Records provided

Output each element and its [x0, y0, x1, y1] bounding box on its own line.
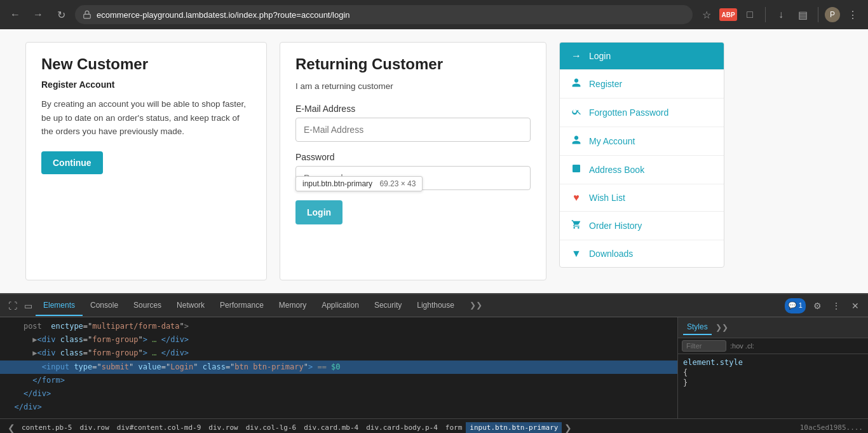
sidebar-forgotten-password-label: Forgotten Password — [589, 107, 668, 118]
sidebar-my-account-label: My Account — [589, 136, 635, 146]
abp-badge: ABP — [719, 8, 737, 21]
sidebar-item-wish-list[interactable]: ♥ Wish List — [560, 184, 724, 212]
extensions-button[interactable]: □ — [741, 6, 759, 24]
sidebar-item-address-book[interactable]: Address Book — [560, 156, 724, 184]
styles-panel: Styles ❯❯ :hov .cl: element.style { } — [677, 317, 868, 418]
devtools-tab-console[interactable]: Console — [83, 296, 126, 316]
continue-button[interactable]: Continue — [41, 151, 103, 174]
sidebar-item-order-history[interactable]: Order History — [560, 212, 724, 240]
breadcrumb-content-pb-5[interactable]: content.pb-5 — [18, 422, 76, 433]
password-input[interactable] — [295, 166, 531, 190]
register-icon — [570, 78, 583, 90]
sidebar-toggle-button[interactable]: ▤ — [794, 6, 811, 24]
svg-rect-0 — [84, 14, 91, 18]
sidebar-order-history-label: Order History — [589, 221, 642, 231]
browser-chrome: ← → ↻ ecommerce-playground.lambdatest.io… — [0, 0, 868, 29]
devtools-more-icon[interactable]: ⋮ — [829, 298, 844, 313]
forward-button[interactable]: → — [29, 6, 47, 24]
devtools-tab-more[interactable]: ❯❯ — [462, 296, 490, 316]
sidebar-item-login[interactable]: → Login — [560, 43, 724, 70]
email-form-group: E-Mail Address — [295, 104, 531, 142]
styles-filter-input[interactable] — [682, 340, 726, 352]
email-input[interactable] — [295, 118, 531, 142]
sidebar-item-forgotten-password[interactable]: Forgotten Password — [560, 99, 724, 127]
breadcrumb-input-btn-btn-primary[interactable]: input.btn.btn-primary — [466, 422, 562, 433]
wish-list-icon: ♥ — [570, 192, 583, 203]
breadcrumb-div-card-body-p-4[interactable]: div.card-body.p-4 — [362, 422, 442, 433]
devtools-tab-sources[interactable]: Sources — [126, 296, 169, 316]
browser-right-icons: ☆ ABP □ ↓ ▤ P ⋮ — [698, 6, 862, 24]
url-display: ecommerce-playground.lambdatest.io/index… — [97, 10, 685, 20]
sidebar-login-label: Login — [589, 51, 611, 61]
breadcrumb-div-col-lg-6[interactable]: div.col-lg-6 — [242, 422, 300, 433]
code-panel: post enctype="multipart/form-data"> ▶<di… — [0, 317, 677, 418]
devtools-tab-network[interactable]: Network — [169, 296, 212, 316]
page-content: New Customer Register Account By creatin… — [0, 29, 868, 293]
profile-avatar[interactable]: P — [825, 7, 840, 22]
sidebar-item-register[interactable]: Register — [560, 70, 724, 99]
menu-button[interactable]: ⋮ — [844, 6, 862, 24]
devtools-device-icon[interactable]: ▭ — [20, 298, 36, 313]
returning-customer-title: Returning Customer — [295, 55, 531, 73]
devtools-tab-lighthouse[interactable]: Lighthouse — [409, 296, 462, 316]
code-line-5: </form> — [0, 374, 677, 387]
styles-content: element.style { } — [678, 354, 868, 418]
styles-tab[interactable]: Styles — [683, 320, 712, 335]
breadcrumb-div-card-mb-4[interactable]: div.card.mb-4 — [300, 422, 362, 433]
devtools-tab-security[interactable]: Security — [367, 296, 409, 316]
register-account-label: Register Account — [41, 79, 251, 90]
password-label: Password — [295, 152, 531, 162]
devtools-settings-icon[interactable]: ⚙ — [810, 298, 825, 313]
devtools-tab-elements[interactable]: Elements — [36, 296, 83, 316]
devtools-panel: ⛶ ▭ Elements Console Sources Network Per… — [0, 293, 868, 433]
my-account-icon — [570, 135, 583, 148]
password-form-group: Password — [295, 152, 531, 190]
back-button[interactable]: ← — [6, 6, 24, 24]
breadcrumb-div-row-2[interactable]: div.row — [205, 422, 241, 433]
code-line-2: ▶<div class="form-group"> … </div> — [0, 333, 677, 347]
breadcrumb-form[interactable]: form — [442, 422, 466, 433]
devtools-tab-performance[interactable]: Performance — [212, 296, 271, 316]
divider — [765, 7, 766, 22]
breadcrumb-div-row[interactable]: div.row — [76, 422, 112, 433]
styles-rule-open: { — [683, 368, 863, 377]
code-line-6: </div> — [0, 387, 677, 401]
code-line-1: post enctype="multipart/form-data"> — [0, 320, 677, 333]
sidebar-downloads-label: Downloads — [589, 249, 633, 259]
download-button[interactable]: ↓ — [772, 6, 790, 24]
email-label: E-Mail Address — [295, 104, 531, 114]
address-book-icon — [570, 163, 583, 176]
returning-customer-subtitle: I am a returning customer — [295, 79, 531, 93]
sidebar-address-book-label: Address Book — [589, 165, 644, 175]
code-line-4-selected: <input type="submit" value="Login" class… — [0, 361, 677, 374]
breadcrumb-next-button[interactable]: ❯ — [562, 422, 574, 434]
devtools-tab-memory[interactable]: Memory — [271, 296, 314, 316]
security-icon — [83, 10, 92, 19]
bookmark-button[interactable]: ☆ — [698, 6, 715, 24]
breadcrumb-prev-button[interactable]: ❮ — [5, 422, 18, 434]
breadcrumb-bar: ❮ content.pb-5 div.row div#content.col-m… — [0, 418, 868, 433]
devtools-right-icons: 💬 1 ⚙ ⋮ ✕ — [785, 298, 863, 313]
styles-pseudo-label: :hov .cl: — [730, 342, 754, 350]
devtools-tabs: ⛶ ▭ Elements Console Sources Network Per… — [0, 294, 868, 317]
styles-arrow[interactable]: ❯❯ — [715, 323, 728, 332]
login-button[interactable]: Login — [295, 200, 342, 224]
styles-filter-bar: :hov .cl: — [678, 338, 868, 354]
devtools-main: post enctype="multipart/form-data"> ▶<di… — [0, 317, 868, 418]
login-icon: → — [570, 50, 583, 62]
breadcrumb-div-content-col-md-9[interactable]: div#content.col-md-9 — [113, 422, 205, 433]
sidebar-item-my-account[interactable]: My Account — [560, 127, 724, 156]
breadcrumb-right-text: 10ac5ed1985.... — [800, 423, 863, 432]
reload-button[interactable]: ↻ — [52, 6, 70, 24]
sidebar-wish-list-label: Wish List — [589, 193, 625, 203]
devtools-tab-application[interactable]: Application — [314, 296, 367, 316]
code-line-3: ▶<div class="form-group"> … </div> — [0, 347, 677, 360]
devtools-comment-badge[interactable]: 💬 1 — [785, 298, 806, 313]
address-bar[interactable]: ecommerce-playground.lambdatest.io/index… — [75, 5, 693, 24]
returning-customer-card: Returning Customer I am a returning cust… — [280, 42, 546, 280]
devtools-select-icon[interactable]: ⛶ — [5, 298, 20, 313]
divider2 — [818, 7, 818, 22]
sidebar-item-downloads[interactable]: ▼ Downloads — [560, 240, 724, 267]
devtools-close-icon[interactable]: ✕ — [848, 298, 863, 313]
styles-panel-header: Styles ❯❯ — [678, 317, 868, 338]
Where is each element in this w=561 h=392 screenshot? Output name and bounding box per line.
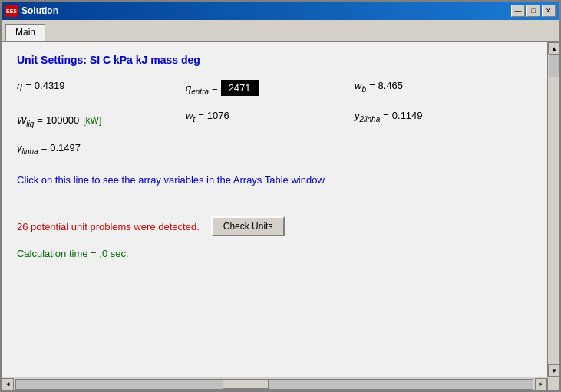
calc-time: Calculation time = ,0 sec.	[17, 248, 532, 259]
window-body: Unit Settings: SI C kPa kJ mass deg η = …	[2, 42, 559, 377]
var-eta-name: η	[17, 80, 22, 91]
var-y2linha-equals: =	[383, 110, 389, 121]
window-title: Solution	[21, 5, 58, 16]
scroll-left-button[interactable]: ◄	[2, 378, 14, 390]
var-ylinha-name: ylinha	[17, 142, 38, 156]
title-bar-left: EES Solution	[5, 5, 58, 17]
close-button[interactable]: ✕	[542, 5, 556, 17]
var-eta: η = 0.4319	[17, 80, 186, 96]
vertical-scrollbar: ▲ ▼	[547, 42, 559, 377]
scroll-right-button[interactable]: ►	[535, 378, 547, 390]
var-qentra: qentra = 2471	[186, 80, 355, 96]
maximize-button[interactable]: □	[526, 5, 540, 17]
tab-bar: Main	[2, 20, 559, 42]
var-wt: wt = 1076	[186, 110, 355, 128]
scrollbar-corner	[547, 378, 559, 390]
var-wt-value: 1076	[207, 110, 229, 121]
unit-warning-row: 26 potential unit problems were detected…	[17, 216, 532, 236]
var-eta-value: 0.4319	[35, 80, 65, 91]
var-y2linha-name: y2linha	[355, 110, 380, 124]
main-window: EES Solution — □ ✕ Main Unit Settings: S…	[0, 0, 561, 392]
scroll-thumb[interactable]	[549, 54, 559, 77]
var-wdot-liq-equals: =	[37, 114, 43, 126]
var-wb-equals: =	[369, 80, 375, 91]
unit-settings: Unit Settings: SI C kPa kJ mass deg	[17, 54, 532, 66]
var-ylinha-equals: =	[41, 142, 48, 153]
var-ylinha-value: 0.1497	[50, 142, 81, 153]
var-qentra-equals: =	[212, 82, 218, 94]
var-y2linha: y2linha = 0.1149	[355, 110, 523, 128]
var-wdot-liq-unit: [kW]	[83, 115, 101, 126]
hscroll-track	[15, 379, 533, 390]
var-wdot-liq-value: 100000	[46, 114, 79, 126]
var-eta-equals: =	[25, 80, 31, 91]
scroll-up-button[interactable]: ▲	[548, 42, 559, 54]
var-wt-name: wt	[186, 110, 195, 124]
var-wdot-liq-name: ·Wliq	[17, 110, 34, 128]
scroll-track	[548, 54, 559, 364]
var-qentra-value: 2471	[221, 80, 259, 96]
title-bar: EES Solution — □ ✕	[2, 2, 559, 20]
var-wb-name: wb	[355, 80, 366, 94]
var-wb: wb = 8.465	[355, 80, 523, 96]
scroll-down-button[interactable]: ▼	[548, 364, 559, 377]
minimize-button[interactable]: —	[511, 5, 525, 17]
arrays-link[interactable]: Click on this line to see the array vari…	[17, 174, 532, 186]
var-qentra-name: qentra	[186, 82, 209, 96]
tab-main[interactable]: Main	[5, 24, 45, 41]
title-buttons: — □ ✕	[511, 5, 556, 17]
bottom-bar: ◄ ►	[2, 377, 559, 390]
var-wb-value: 8.465	[378, 80, 404, 91]
var-wt-equals: =	[198, 110, 204, 121]
content-area: Unit Settings: SI C kPa kJ mass deg η = …	[2, 42, 547, 377]
app-icon: EES	[5, 5, 18, 17]
horizontal-scrollbar: ◄ ►	[2, 378, 547, 390]
check-units-button[interactable]: Check Units	[211, 216, 285, 236]
var-ylinha: ylinha = 0.1497	[17, 142, 186, 156]
hscroll-thumb[interactable]	[223, 380, 269, 389]
unit-warning-text: 26 potential unit problems were detected…	[17, 221, 200, 232]
var-y2linha-value: 0.1149	[392, 110, 423, 121]
var-wdot-liq: ·Wliq = 100000 [kW]	[17, 110, 186, 128]
variables-grid: η = 0.4319 qentra = 2471 wb = 8.465	[17, 80, 532, 155]
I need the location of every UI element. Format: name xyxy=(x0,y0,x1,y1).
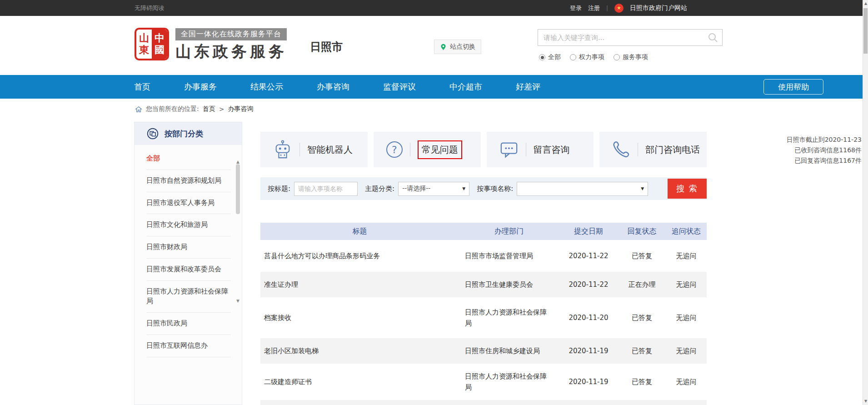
row-reply-status: 已答复 xyxy=(618,314,666,322)
dept-item-all[interactable]: 全部 xyxy=(146,148,231,170)
row-reply-status: 已答复 xyxy=(618,347,666,355)
table-row: 老旧小区加装电梯 日照市住房和城乡建设局 2020-11-19 已答复 无追问 xyxy=(260,338,707,364)
col-header-followup: 追问状态 xyxy=(666,227,707,236)
row-title-link[interactable]: 莒县什么地方可以办理商品条形码业务 xyxy=(260,252,459,260)
login-link[interactable]: 登录 xyxy=(570,4,582,12)
help-button[interactable]: 使用帮助 xyxy=(763,79,823,95)
sidebar-scroll-up-icon[interactable]: ▲ xyxy=(236,160,239,164)
scrollbar-down-arrow-icon[interactable]: ▼ xyxy=(863,398,868,405)
nav-item-consult[interactable]: 办事咨询 xyxy=(300,75,366,99)
row-date: 2020-11-20 xyxy=(559,314,618,322)
col-header-date: 提交日期 xyxy=(559,227,618,236)
row-title-link[interactable]: 档案接收 xyxy=(260,314,459,322)
portal-link[interactable]: 日照市政府门户网站 xyxy=(630,4,687,12)
category-icon xyxy=(146,127,159,140)
dept-item[interactable]: 日照市退役军人事务局 xyxy=(146,192,231,215)
keyword-search-box xyxy=(538,29,723,46)
row-dept: 日照市人力资源和社会保障局 xyxy=(459,307,559,329)
row-dept: 日照市市场监督管理局 xyxy=(459,250,559,261)
category-select-value: --请选择-- xyxy=(402,185,430,193)
consult-channel-tabs: 智能机器人 ? 常见问题 留言咨询 部门咨询电话 xyxy=(260,132,707,167)
scrollbar-thumb[interactable] xyxy=(863,8,868,54)
chevron-down-icon: ▼ xyxy=(462,186,465,191)
filter-name-label: 按事项名称: xyxy=(477,185,513,193)
dept-item[interactable]: 日照市人力资源和社会保障局 xyxy=(146,281,231,313)
seal-char: 中 xyxy=(155,32,165,44)
col-header-title: 标题 xyxy=(260,227,459,236)
tab-label: 留言咨询 xyxy=(534,144,570,156)
nav-item-home[interactable]: 首页 xyxy=(117,75,167,99)
tab-divider xyxy=(299,143,300,156)
dept-item[interactable]: 日照市互联网信息办 xyxy=(146,335,231,357)
question-icon: ? xyxy=(386,141,403,158)
row-title-link[interactable]: 准生证办理 xyxy=(260,280,459,289)
scope-all[interactable]: 全部 xyxy=(539,53,561,61)
row-followup-status: 无追问 xyxy=(666,280,707,289)
dept-item[interactable]: 日照市发展和改革委员会 xyxy=(146,259,231,281)
tab-label: 部门咨询电话 xyxy=(645,144,700,156)
row-date: 2020-11-19 xyxy=(559,347,618,355)
row-title-link[interactable]: 二级建造师证书 xyxy=(260,378,459,386)
row-title-link[interactable]: 老旧小区加装电梯 xyxy=(260,347,459,355)
top-utility-bar: 无障碍阅读 登录 注册 | ★ 日照市政府门户网站 xyxy=(0,0,868,16)
location-pin-icon xyxy=(440,43,447,51)
dept-item[interactable]: 日照市文化和旅游局 xyxy=(146,214,231,236)
filter-title-input[interactable] xyxy=(294,182,358,196)
dept-item[interactable]: 日照市自然资源和规划局 xyxy=(146,170,231,192)
tab-leave-message[interactable]: 留言咨询 xyxy=(487,132,594,167)
dept-item[interactable]: 日照市财政局 xyxy=(146,236,231,259)
row-reply-status: 已答复 xyxy=(618,252,666,260)
accessibility-link[interactable]: 无障碍阅读 xyxy=(135,4,164,12)
tab-department-hotline[interactable]: 部门咨询电话 xyxy=(599,132,707,167)
site-switch-button[interactable]: 站点切换 xyxy=(434,40,481,54)
register-link[interactable]: 注册 xyxy=(588,4,600,12)
row-date: 2020-11-22 xyxy=(559,280,618,289)
table-row: 莒县什么地方可以办理商品条形码业务 日照市市场监督管理局 2020-11-22 … xyxy=(260,240,707,272)
radio-icon[interactable] xyxy=(614,54,620,60)
consult-table: 标题 办理部门 提交日期 回复状态 追问状态 莒县什么地方可以办理商品条形码业务… xyxy=(260,223,707,405)
robot-icon xyxy=(273,140,292,160)
row-followup-status: 无追问 xyxy=(666,347,707,355)
nav-item-results[interactable]: 结果公示 xyxy=(234,75,300,99)
sidebar-scrollbar-thumb[interactable] xyxy=(236,164,240,214)
tab-faq[interactable]: ? 常见问题 xyxy=(374,132,481,167)
seal-char: 山 xyxy=(139,32,149,44)
scope-service-items[interactable]: 服务事项 xyxy=(614,53,648,61)
breadcrumb-home-link[interactable]: 首页 xyxy=(203,105,215,113)
scope-power-items[interactable]: 权力事项 xyxy=(570,53,604,61)
home-icon xyxy=(135,106,142,113)
dept-item[interactable]: 日照市民政局 xyxy=(146,313,231,335)
stats-received: 已收到咨询信息1168件 xyxy=(771,145,862,155)
filter-title-label: 按标题: xyxy=(268,185,290,193)
tab-smart-robot[interactable]: 智能机器人 xyxy=(260,132,368,167)
department-list: 全部 日照市自然资源和规划局 日照市退役军人事务局 日照市文化和旅游局 日照市财… xyxy=(135,145,242,357)
col-header-dept: 办理部门 xyxy=(459,227,559,236)
row-followup-status: 无追问 xyxy=(666,314,707,322)
scrollbar-up-arrow-icon[interactable]: ▲ xyxy=(863,0,868,7)
row-dept: 日照市住房和城乡建设局 xyxy=(459,345,559,356)
nav-item-rating[interactable]: 好差评 xyxy=(499,75,557,99)
topbar-divider: | xyxy=(606,5,608,11)
nav-item-supervision[interactable]: 监督评议 xyxy=(366,75,433,99)
radio-icon[interactable] xyxy=(570,54,576,60)
consult-statistics: 日照市截止到2020-11-23 已收到咨询信息1168件 已回复咨询信息116… xyxy=(771,135,862,166)
sidebar-scroll-down-icon[interactable]: ▼ xyxy=(236,299,239,303)
page-scrollbar[interactable]: ▲ ▼ xyxy=(863,0,868,405)
city-name: 日照市 xyxy=(310,40,343,54)
item-name-select[interactable]: ▼ xyxy=(517,182,648,196)
scope-label: 服务事项 xyxy=(623,53,648,61)
search-button[interactable]: 搜 索 xyxy=(668,179,707,199)
table-header-row: 标题 办理部门 提交日期 回复状态 追问状态 xyxy=(260,223,707,240)
breadcrumb-separator: > xyxy=(219,105,224,113)
site-brand-title: 山东政务服务 xyxy=(175,41,287,62)
nav-item-intermediary[interactable]: 中介超市 xyxy=(433,75,499,99)
radio-icon[interactable] xyxy=(539,54,545,60)
scope-label: 权力事项 xyxy=(579,53,604,61)
nav-item-services[interactable]: 办事服务 xyxy=(167,75,234,99)
keyword-search-input[interactable] xyxy=(538,34,708,42)
search-icon[interactable] xyxy=(708,32,718,43)
row-reply-status: 已答复 xyxy=(618,378,666,386)
message-icon xyxy=(499,140,519,159)
category-select[interactable]: --请选择-- ▼ xyxy=(398,182,469,196)
tab-label: 智能机器人 xyxy=(307,144,353,156)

Problem details
Using the listing above, return all lines where the word "order" occurs.

Answer to the problem
sidebar-item-order-history[interactable]: Order History — [560, 212, 724, 240]
sidebar-order-history-label: Order History — [589, 221, 642, 231]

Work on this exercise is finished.